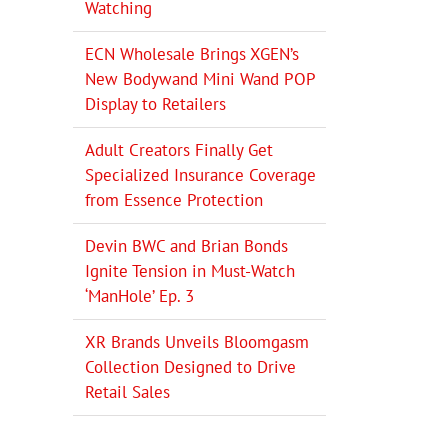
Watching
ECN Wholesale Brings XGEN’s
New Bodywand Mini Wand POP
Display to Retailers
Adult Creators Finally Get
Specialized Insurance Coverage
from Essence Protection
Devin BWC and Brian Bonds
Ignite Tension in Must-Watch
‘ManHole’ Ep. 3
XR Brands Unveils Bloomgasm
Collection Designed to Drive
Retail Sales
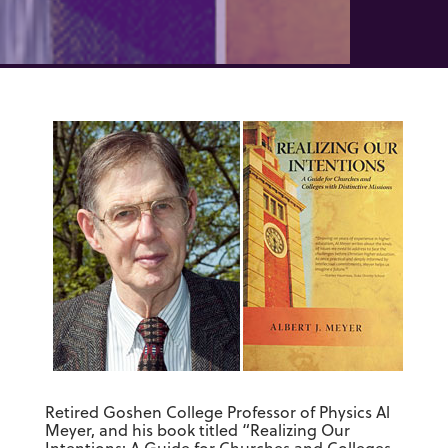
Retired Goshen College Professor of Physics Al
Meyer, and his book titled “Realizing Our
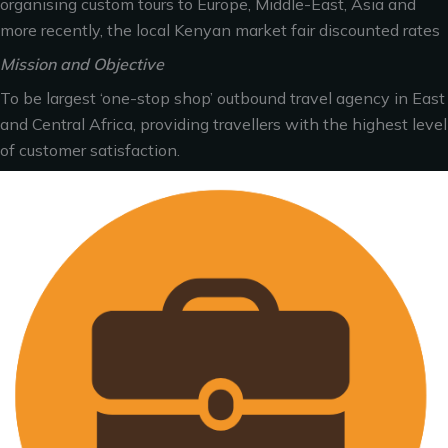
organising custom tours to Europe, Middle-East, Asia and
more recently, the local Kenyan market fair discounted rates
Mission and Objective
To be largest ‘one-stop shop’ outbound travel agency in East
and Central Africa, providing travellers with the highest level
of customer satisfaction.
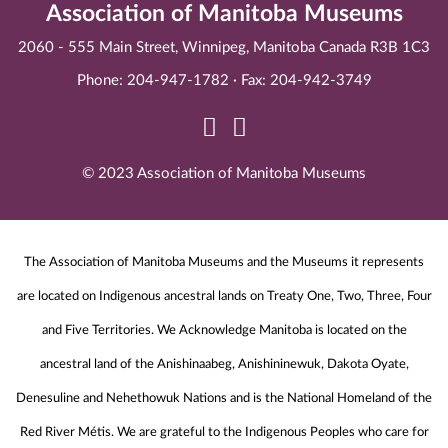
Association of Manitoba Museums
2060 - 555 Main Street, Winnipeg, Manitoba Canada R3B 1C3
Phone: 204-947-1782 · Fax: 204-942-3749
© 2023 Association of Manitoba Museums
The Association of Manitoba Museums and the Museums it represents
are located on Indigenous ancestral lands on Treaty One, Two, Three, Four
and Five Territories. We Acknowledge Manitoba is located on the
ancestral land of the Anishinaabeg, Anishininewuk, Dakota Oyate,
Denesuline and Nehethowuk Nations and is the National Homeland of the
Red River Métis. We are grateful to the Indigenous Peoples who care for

* * *

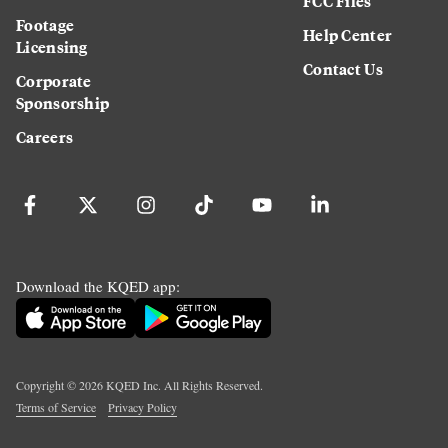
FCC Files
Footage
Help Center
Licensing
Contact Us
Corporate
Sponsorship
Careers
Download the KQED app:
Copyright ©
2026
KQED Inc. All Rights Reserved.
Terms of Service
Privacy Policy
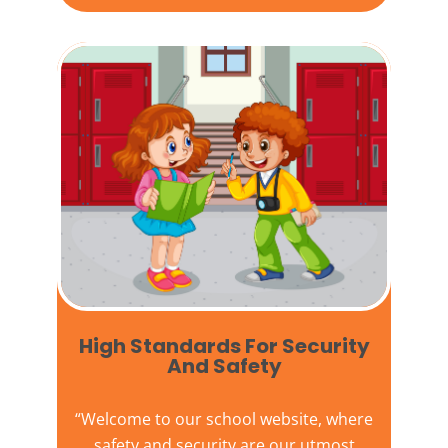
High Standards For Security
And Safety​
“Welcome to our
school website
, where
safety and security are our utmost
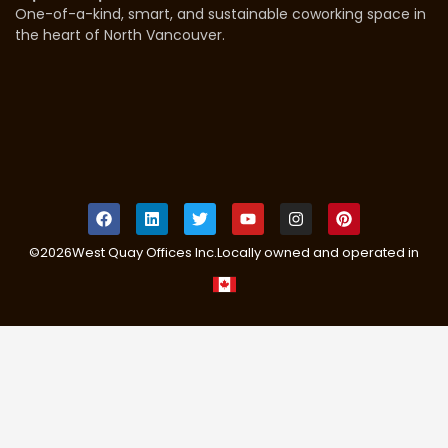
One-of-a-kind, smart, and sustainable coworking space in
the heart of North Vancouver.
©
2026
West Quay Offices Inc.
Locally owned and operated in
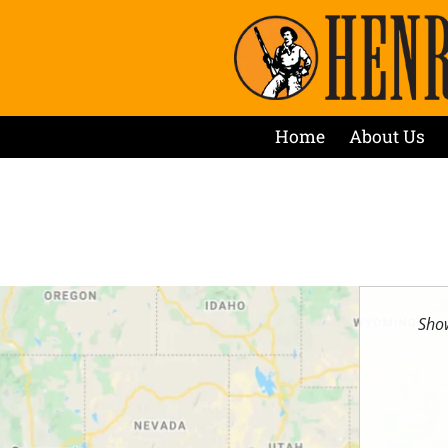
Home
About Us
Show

> **Your goal**
Wherever the word "located" occurs in the data, copy that whole line.

> **Expected output**
are located on Indigenous ancestral lands on Treaty One, Two, Three, Four
and Five Territories. We Acknowledge Manitoba is located on the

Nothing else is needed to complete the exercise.